• Rev Esp Cardiol · Jul 2005

    Review Comparative Study

    [Diagnosis and management of acute pericardial syndromes].

    • Jaume Sagristà Sauleda, Gaietà Permanyer Miralda, and Jordi Soler Soler.
    • Servei de Cardiologia, Hospital General Universitari de la Vall d'Hebron, Barcelona, Spain. jsagrist@vhebron.net
    • Rev Esp Cardiol. 2005 Jul 1; 58 (7): 830-41.

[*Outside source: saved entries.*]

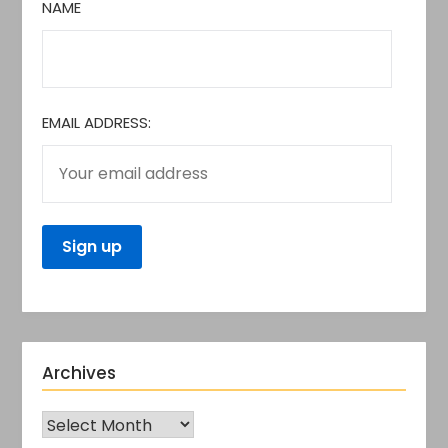
NAME
EMAIL ADDRESS:
Archives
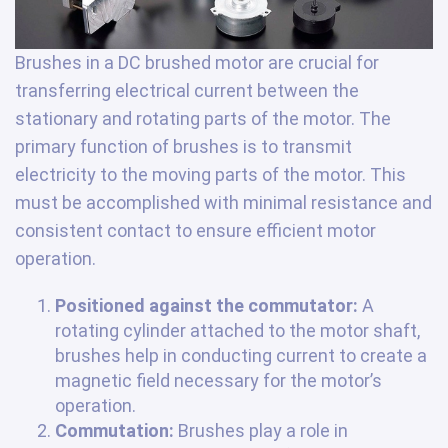
Brushes in a DC brushed motor are crucial for
transferring electrical current between the
stationary and rotating parts of the motor. The
primary function of brushes is to transmit
electricity to the moving parts of the motor. This
must be accomplished with minimal resistance and
consistent contact to ensure efficient motor
operation.
Positioned against the commutator:
A
rotating cylinder attached to the motor shaft,
brushes help in conducting current to create a
magnetic field necessary for the motor’s
operation.
Commutation:
Brushes play a role in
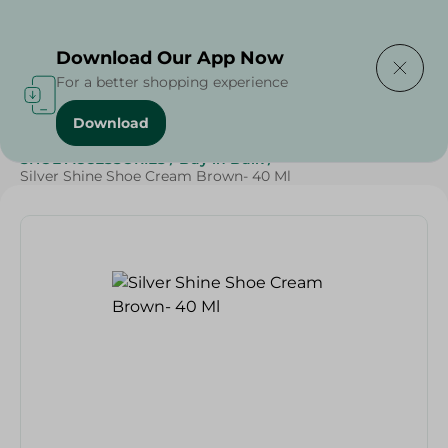
Delivering to
Select Area
Download Our App Now
For a better shopping experience
Download
Home
/
Cleaning Products
/
Cleaning Supplies
/
SHOE ACCESSORIES
/
Buy in Bulk
/
Silver Shine Shoe Cream Brown- 40 Ml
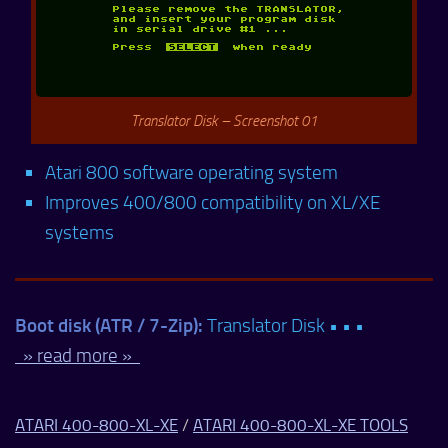
Translator Disk – Screenshot 01
Atari 800 software operating system
Improves 400/800 compatibility on XL/XE
systems
Boot disk (ATR / 7-Zip):
Translator Disk • • •
» read more »
ATARI 400-800-XL-XE
/
ATARI 400-800-XL-XE TOOLS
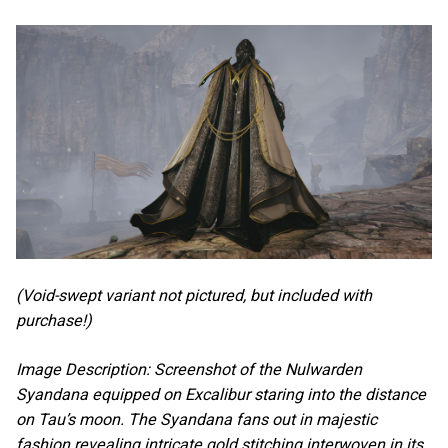
(Void-swept variant not pictured, but included with
purchase!)
Image Description: Screenshot of the Nulwarden
Syandana equipped on Excalibur staring into the distance
on Tau’s moon. The Syandana fans out in majestic
fashion revealing intricate gold stitching interwoven in its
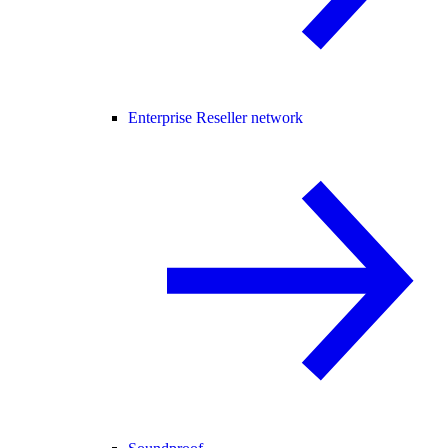
Enterprise Reseller network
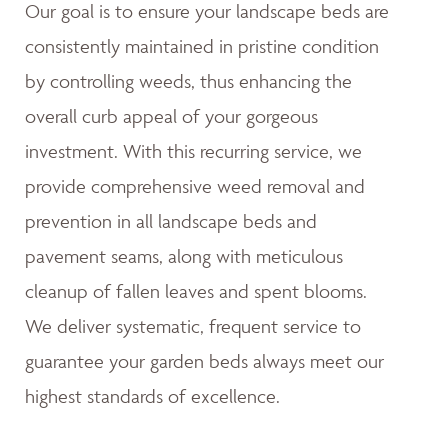
Our goal is to ensure your landscape beds are
consistently maintained in pristine condition
by controlling weeds, thus enhancing the
overall curb appeal of your gorgeous
investment. With this recurring service, we
provide comprehensive weed removal and
prevention in all landscape beds and
pavement seams, along with meticulous
cleanup of fallen leaves and spent blooms.
We deliver systematic, frequent service to
guarantee your garden beds always meet our
highest standards of excellence.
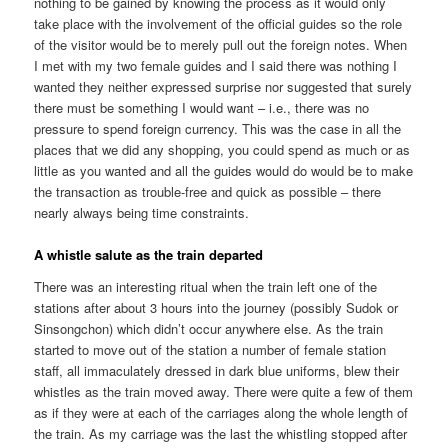
nothing to be gained by knowing the process as it would only
take place with the involvement of the official guides so the role
of the visitor would be to merely pull out the foreign notes. When
I met with my two female guides and I said there was nothing I
wanted they neither expressed surprise nor suggested that surely
there must be something I would want – i.e., there was no
pressure to spend foreign currency. This was the case in all the
places that we did any shopping, you could spend as much or as
little as you wanted and all the guides would do would be to make
the transaction as trouble-free and quick as possible – there
nearly always being time constraints.
A whistle salute as the train departed
There was an interesting ritual when the train left one of the
stations after about 3 hours into the journey (possibly Sudok or
Sinsongchon) which didn’t occur anywhere else. As the train
started to move out of the station a number of female station
staff, all immaculately dressed in dark blue uniforms, blew their
whistles as the train moved away. There were quite a few of them
as if they were at each of the carriages along the whole length of
the train. As my carriage was the last the whistling stopped after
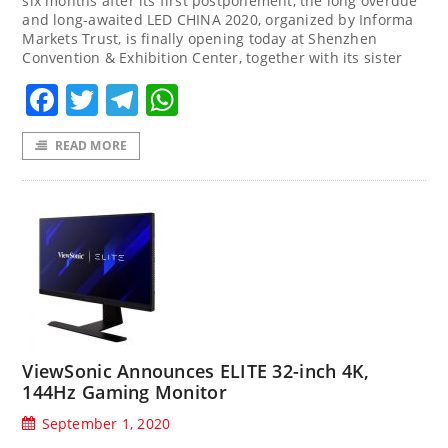
six months after its first postponement, the long overdue
and long-awaited LED CHINA 2020, organized by Informa
Markets Trust, is finally opening today at Shenzhen
Convention & Exhibition Center, together with its sister
Facebook
Twitter
Telegram
WhatsApp
READ MORE
ViewSonic Announces ELITE 32-inch 4K,
144Hz Gaming Monitor
September 1, 2020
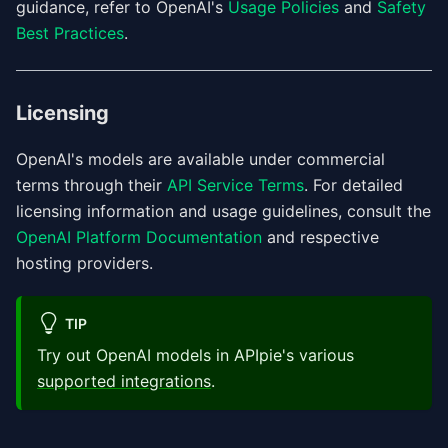
guidance, refer to OpenAI's
Usage Policies
and
Safety
Best Practices
.
Licensing
OpenAI's models are available under commercial
terms through their
API Service Terms
. For detailed
licensing information and usage guidelines, consult the
OpenAI Platform Documentation
and respective
hosting providers.
TIP
Try out OpenAI models in APIpie's various
supported integrations
.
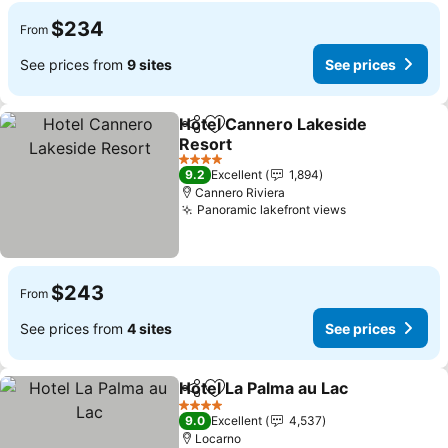
$234
From
See prices from
9 sites
See prices
Hotel Cannero Lakeside
Share
Add to favorites
Resort
4 Stars
9.2
Excellent
1,894
Cannero Riviera
Panoramic lakefront views
$243
From
See prices from
4 sites
See prices
Hotel La Palma au Lac
Share
Add to favorites
4 Stars
9.0
Excellent
4,537
Locarno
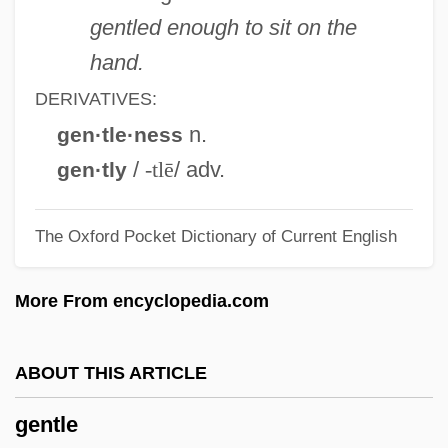
Italian Painter
gentled enough to sit on the
Gentileschi, Artemisia 1593–1652
hand.
Gentileschi, Artemisia (1593–C. 1653)
DERIVATIVES:
Gentiles
n.
gen·tle·ness
Gentile-Cordiale, Edera (1920–1993)
/
-tlē
/ adv.
gen·tly
Gentile, John S(amuel)
The Oxford Pocket Dictionary of Current English
Gentile, Giovanni (1875–1944)
Gentile, Denise
More From encyclopedia.com
Gentianella
Gentianaceae
ABOUT THIS ARTICLE
Gentiana
gentle
Gentian Violet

    AbstractEssentially, acute pericardial syndromes include acute pericarditis and cardiac tamponade. This article focuses on the diagnosis and management of acute pericarditis. In Spain, most cases of acute pericarditis whose etiology is not apparent at initial clinical presentation are either idiopathic or viral pericarditis, which follow a benign or self-limiting clinical course (although tamponade may develop in some patients). Knowledge of this basic epidemiologic fact is essential for the development of a rational management protocol that, on the one hand, avoids the unnecessary use of invasive pericardial diagnostic procedures in patients with idiopathic pericarditis and that, on the other hand, correctly identifies most cases of specific pericarditis, which mainly comprise purulent, tuberculous or neoplastic pericarditis. In accordance with this rationale and on the basis of our own experience, we have proposed a protocol for the management of acute pericardial disease that differs markedly from the "Guidelines on the Diagnosis and Management of Pericardial Disease" recently produced by the European Society of Cardiology. In addition, we have made some comments on the cardiac tamponade and the acute and subacute constrictive pericarditis that can occur during the resolution of acute pericarditis.